━━ Source records ━━

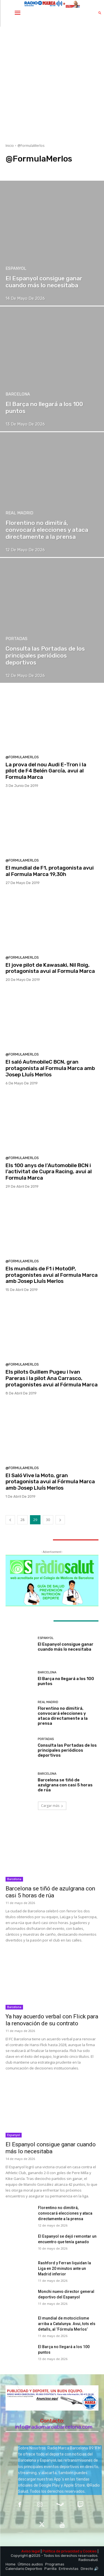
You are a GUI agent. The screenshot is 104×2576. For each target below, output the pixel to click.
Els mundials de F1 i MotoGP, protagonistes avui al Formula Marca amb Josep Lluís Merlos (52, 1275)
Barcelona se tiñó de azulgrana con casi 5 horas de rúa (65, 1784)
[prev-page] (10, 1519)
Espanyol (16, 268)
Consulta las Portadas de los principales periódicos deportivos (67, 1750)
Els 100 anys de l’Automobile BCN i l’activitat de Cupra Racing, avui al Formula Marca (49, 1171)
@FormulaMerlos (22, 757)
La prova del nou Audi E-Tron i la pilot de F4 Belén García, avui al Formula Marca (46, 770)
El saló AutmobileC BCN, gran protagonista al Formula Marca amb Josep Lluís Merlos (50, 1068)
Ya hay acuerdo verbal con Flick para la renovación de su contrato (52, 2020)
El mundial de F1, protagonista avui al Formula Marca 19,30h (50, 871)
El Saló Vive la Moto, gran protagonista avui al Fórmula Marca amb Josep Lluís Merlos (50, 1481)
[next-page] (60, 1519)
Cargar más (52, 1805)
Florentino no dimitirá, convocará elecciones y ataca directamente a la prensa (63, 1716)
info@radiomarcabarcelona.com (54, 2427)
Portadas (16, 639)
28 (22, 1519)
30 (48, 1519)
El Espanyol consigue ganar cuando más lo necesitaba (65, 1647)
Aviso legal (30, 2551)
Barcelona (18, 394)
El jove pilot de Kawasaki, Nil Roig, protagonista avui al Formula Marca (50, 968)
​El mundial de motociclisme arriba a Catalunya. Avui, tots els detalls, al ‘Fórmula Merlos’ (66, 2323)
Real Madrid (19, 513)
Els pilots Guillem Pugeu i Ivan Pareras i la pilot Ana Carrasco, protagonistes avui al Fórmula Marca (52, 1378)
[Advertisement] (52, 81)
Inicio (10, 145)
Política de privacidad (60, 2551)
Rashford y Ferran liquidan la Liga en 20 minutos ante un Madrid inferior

━━━
━━ Source records ━━

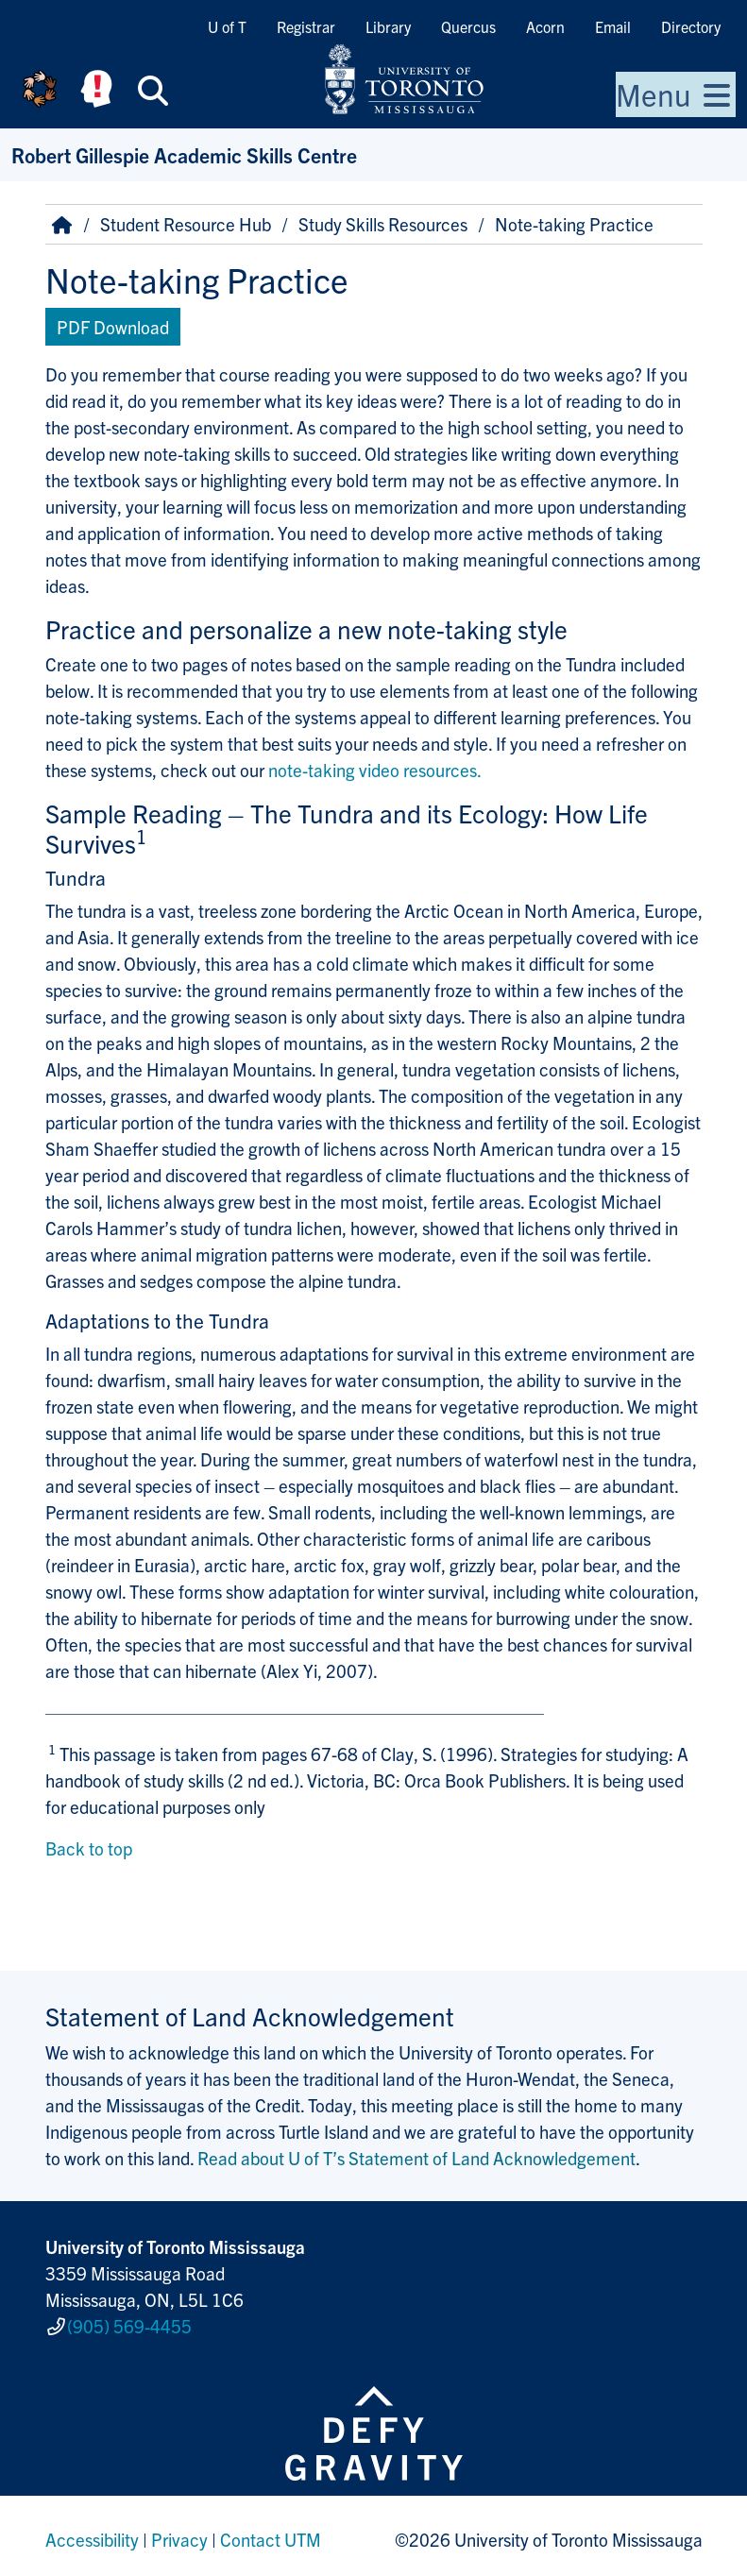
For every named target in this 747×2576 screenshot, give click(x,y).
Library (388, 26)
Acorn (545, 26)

━━━

[Problem statement] Search the data for the string "Josep" and copy each line where it appears.

[Problem solution]
Els mundials de F1 i MotoGP, protagonistes avui al Formula Marca amb Josep Lluís Merlos (52, 1275)
El saló AutmobileC BCN, gran protagonista al Formula Marca amb Josep Lluís Merlos (50, 1068)
El Saló Vive la Moto, gran protagonista avui al Fórmula Marca amb Josep Lluís Merlos (50, 1481)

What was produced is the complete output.